Polemik SHM & SHGB Laut Tangerang, Kejagung Usut Dugaan Korupsi

TNI Angkatan Laut (AL) bersama nelayan di Tanjung Pasir, Tangerang, Banten, mulai melakukan pembongkaran pagar laut yang dibangun tanpa izin pada Sabtu (18/1/2025). Pembongkaran ini merupakan langkah nyata untuk mengatasi keberadaan pagar laut sepanjang 30,16 kilometer yang telah menimbulkan polemik. Pagar laut tersebut diduga merusak ekosistem dan berdampak negatif terhadap aktivitas nelayan setempat. Robinsar Nainnggolan
Jakarta, law-justice.co - Kejaksaan Agung (Kejagung) menyatakan bakal melakukan pengusutan dugaan korupsi terkait penerbitan sertifikat hak guna bangunan (SHGB) dan sertifikat hak milik (SHM) pada lokasi pagar Laut Tangerang, yang beririsan dengan PIK 2.

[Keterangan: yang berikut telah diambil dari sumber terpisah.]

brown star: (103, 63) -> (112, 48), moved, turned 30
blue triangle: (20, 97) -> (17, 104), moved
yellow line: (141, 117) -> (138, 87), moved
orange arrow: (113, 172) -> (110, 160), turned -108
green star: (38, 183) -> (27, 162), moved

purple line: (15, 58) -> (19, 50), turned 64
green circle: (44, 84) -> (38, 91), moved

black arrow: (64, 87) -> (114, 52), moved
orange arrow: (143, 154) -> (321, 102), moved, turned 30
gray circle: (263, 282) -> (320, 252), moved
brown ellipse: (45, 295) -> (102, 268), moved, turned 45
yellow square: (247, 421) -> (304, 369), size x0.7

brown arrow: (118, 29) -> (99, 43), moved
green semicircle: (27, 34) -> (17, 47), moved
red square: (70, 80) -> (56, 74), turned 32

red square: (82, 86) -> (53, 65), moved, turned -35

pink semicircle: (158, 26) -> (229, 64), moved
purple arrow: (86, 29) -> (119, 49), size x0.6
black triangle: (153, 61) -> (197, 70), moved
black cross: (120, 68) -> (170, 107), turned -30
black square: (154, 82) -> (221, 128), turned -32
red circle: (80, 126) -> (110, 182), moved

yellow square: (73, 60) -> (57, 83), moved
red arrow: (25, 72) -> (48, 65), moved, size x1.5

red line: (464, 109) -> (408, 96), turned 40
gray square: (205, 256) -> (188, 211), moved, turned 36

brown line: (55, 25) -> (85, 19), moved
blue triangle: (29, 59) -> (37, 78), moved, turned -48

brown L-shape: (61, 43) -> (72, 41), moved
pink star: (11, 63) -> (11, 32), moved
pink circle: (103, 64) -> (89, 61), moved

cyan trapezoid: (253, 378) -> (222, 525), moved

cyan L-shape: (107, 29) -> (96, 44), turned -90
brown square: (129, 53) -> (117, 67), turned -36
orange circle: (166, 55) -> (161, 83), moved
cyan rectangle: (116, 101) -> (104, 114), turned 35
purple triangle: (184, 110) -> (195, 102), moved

Kapuspenkum Kejagung, Harli Siregar, mengatakan saat ini pihaknya masih memantau proses penanganan yang dilakukan oleh instansi terkait. Selain itu, Kejagung juga turun langsung untuk kajian guna mendalami dugaan korupsi tersebut.
"Kami sedang mengikuti secara saksama perkembangannya di lapangan, dengan mengedepankan instansi atau lembaga leading sector yang sedang menangani, dan secara proaktif melakukan kajian dan pendalaman apakah ada informasi atau data yang mengindikasikan peristiwa pidana terkait tipikor," ujar Harli, seperti dikutip Kumparan Sabtu (25/1/2025).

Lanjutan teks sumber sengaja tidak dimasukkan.